::: INFORMATION SHOWN
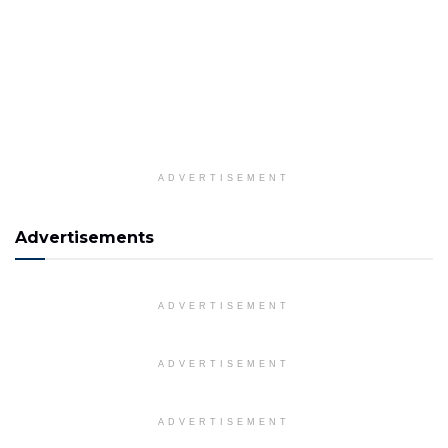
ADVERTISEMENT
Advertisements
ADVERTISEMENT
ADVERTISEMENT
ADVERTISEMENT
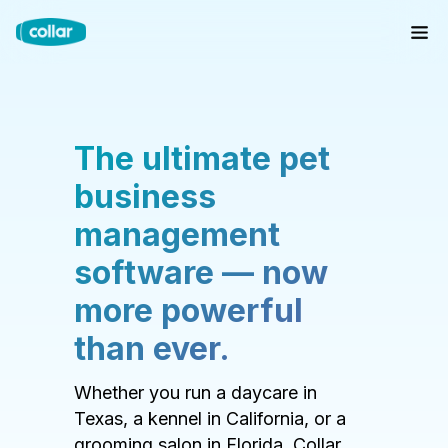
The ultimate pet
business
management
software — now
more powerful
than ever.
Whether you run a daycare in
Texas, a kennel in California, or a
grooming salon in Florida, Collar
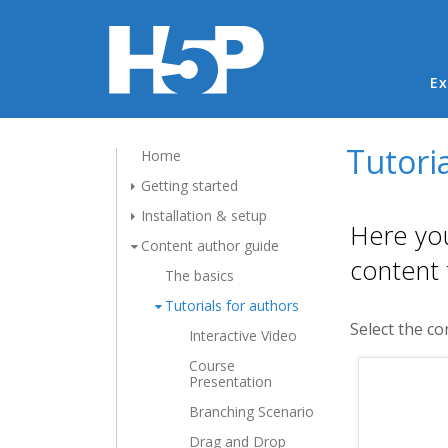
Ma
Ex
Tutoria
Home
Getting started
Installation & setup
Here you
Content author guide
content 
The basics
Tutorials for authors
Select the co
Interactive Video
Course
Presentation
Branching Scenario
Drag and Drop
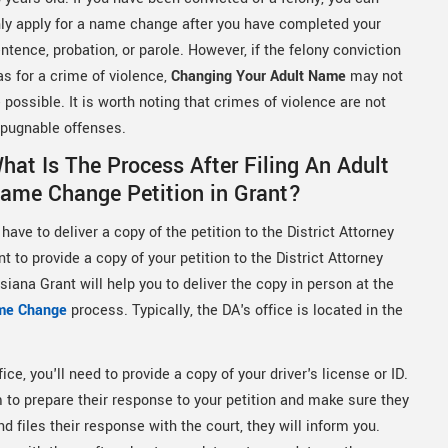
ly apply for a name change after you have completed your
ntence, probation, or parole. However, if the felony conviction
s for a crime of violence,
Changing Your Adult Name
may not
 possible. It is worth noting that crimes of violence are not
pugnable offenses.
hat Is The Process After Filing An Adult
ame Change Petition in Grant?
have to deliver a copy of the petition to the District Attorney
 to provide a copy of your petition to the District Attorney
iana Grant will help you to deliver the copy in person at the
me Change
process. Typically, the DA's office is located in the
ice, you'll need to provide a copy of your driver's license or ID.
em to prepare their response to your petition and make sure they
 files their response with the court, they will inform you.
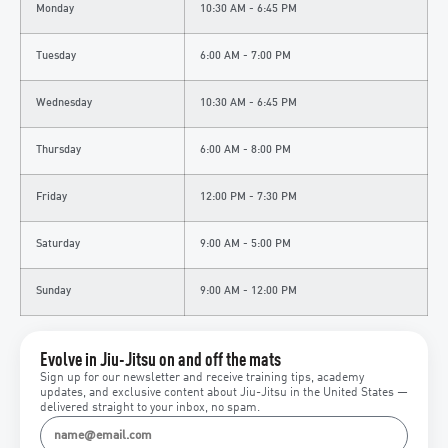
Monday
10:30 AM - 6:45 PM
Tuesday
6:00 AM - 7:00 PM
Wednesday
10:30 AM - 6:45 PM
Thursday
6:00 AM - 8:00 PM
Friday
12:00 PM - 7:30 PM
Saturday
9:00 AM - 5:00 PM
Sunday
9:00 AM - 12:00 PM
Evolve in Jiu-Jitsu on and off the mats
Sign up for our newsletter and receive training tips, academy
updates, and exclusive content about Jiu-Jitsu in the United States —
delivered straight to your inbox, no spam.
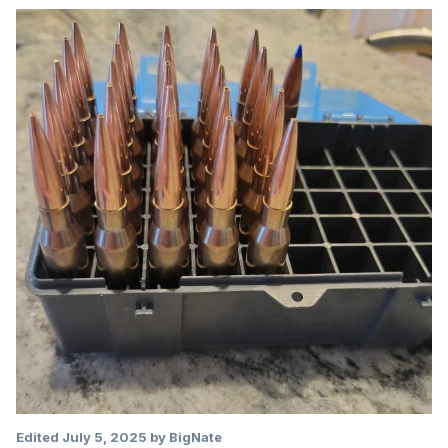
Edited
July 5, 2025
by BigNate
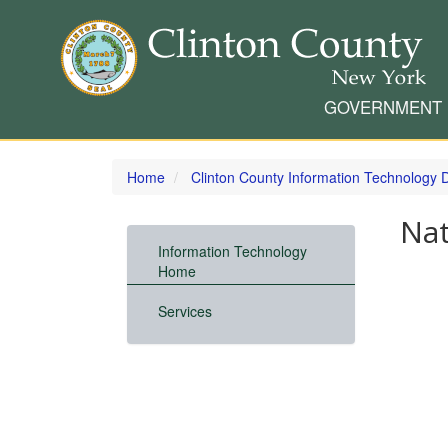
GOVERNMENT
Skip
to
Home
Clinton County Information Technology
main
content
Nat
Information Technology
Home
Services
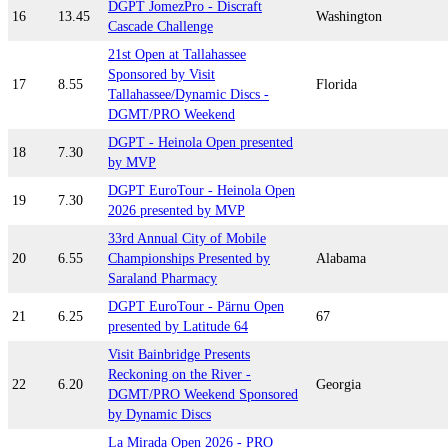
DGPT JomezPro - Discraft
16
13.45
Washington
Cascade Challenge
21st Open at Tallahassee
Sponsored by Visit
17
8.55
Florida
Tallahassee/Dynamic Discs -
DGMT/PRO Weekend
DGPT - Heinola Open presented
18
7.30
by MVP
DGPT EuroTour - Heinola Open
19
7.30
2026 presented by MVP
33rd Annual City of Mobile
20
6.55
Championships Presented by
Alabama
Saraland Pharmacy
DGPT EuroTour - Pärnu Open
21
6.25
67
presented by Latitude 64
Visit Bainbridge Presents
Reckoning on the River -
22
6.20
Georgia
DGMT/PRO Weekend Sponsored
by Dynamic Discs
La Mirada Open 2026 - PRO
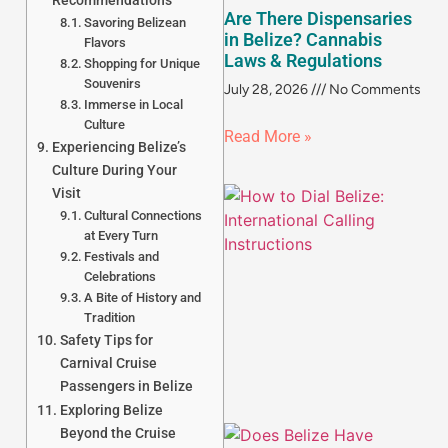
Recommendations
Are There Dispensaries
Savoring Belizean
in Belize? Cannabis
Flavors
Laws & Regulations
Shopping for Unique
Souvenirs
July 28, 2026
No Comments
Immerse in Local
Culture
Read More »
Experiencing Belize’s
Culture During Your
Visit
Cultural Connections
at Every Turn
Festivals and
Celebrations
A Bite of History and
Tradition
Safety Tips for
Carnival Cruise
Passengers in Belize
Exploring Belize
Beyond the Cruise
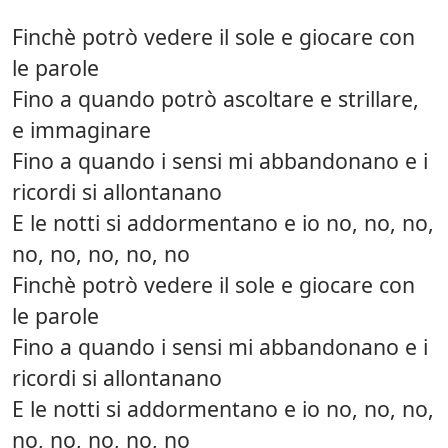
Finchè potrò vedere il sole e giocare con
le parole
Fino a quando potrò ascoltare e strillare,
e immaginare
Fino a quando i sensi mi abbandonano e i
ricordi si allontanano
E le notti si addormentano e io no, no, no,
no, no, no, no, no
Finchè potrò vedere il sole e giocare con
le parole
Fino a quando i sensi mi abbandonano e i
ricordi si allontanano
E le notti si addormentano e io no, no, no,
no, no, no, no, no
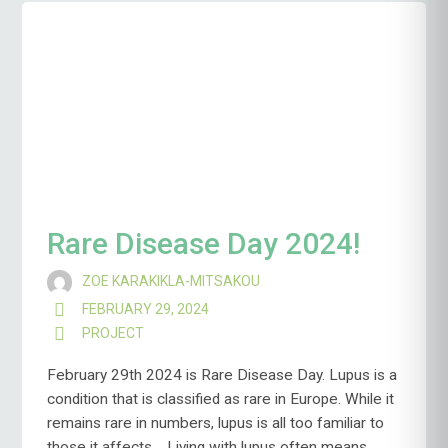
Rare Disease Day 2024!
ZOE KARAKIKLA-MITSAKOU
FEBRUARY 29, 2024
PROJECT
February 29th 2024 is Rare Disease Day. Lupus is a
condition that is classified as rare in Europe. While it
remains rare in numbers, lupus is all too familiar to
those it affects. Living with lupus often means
::::::
::: INFORMATION SHOWN
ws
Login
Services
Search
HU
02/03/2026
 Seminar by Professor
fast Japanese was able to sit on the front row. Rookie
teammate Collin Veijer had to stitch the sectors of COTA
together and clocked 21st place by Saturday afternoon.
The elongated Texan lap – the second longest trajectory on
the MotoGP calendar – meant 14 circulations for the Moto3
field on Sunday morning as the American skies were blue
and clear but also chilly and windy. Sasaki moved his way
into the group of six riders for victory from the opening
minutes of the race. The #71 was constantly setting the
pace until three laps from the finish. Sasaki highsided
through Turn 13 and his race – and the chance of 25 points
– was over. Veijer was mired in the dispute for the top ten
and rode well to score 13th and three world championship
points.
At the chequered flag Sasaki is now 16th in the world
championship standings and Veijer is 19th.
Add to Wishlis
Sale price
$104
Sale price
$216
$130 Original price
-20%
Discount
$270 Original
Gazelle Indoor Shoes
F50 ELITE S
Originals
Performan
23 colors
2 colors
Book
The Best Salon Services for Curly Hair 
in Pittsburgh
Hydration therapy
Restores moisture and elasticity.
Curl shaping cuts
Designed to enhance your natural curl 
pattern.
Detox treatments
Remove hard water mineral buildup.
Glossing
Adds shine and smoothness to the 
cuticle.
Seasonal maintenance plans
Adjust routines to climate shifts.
::::::
**TASK INSTRUCTIONS:** From the records above, transcribe without alteration every line from the one with "teammate Collin Veijer" to the one with "minutes of the", inclusive.

**SOLUTION FOR THIS EXERCISE:**
teammate Collin Veijer had to stitch the sectors of COTA
together and clocked 21st place by Saturday afternoon.
The elongated Texan lap – the second longest trajectory on
the MotoGP calendar – meant 14 circulations for the Moto3
field on Sunday morning as the American skies were blue
and clear but also chilly and windy. Sasaki moved his way
into the group of six riders for victory from the opening
minutes of the race. The #71 was constantly setting the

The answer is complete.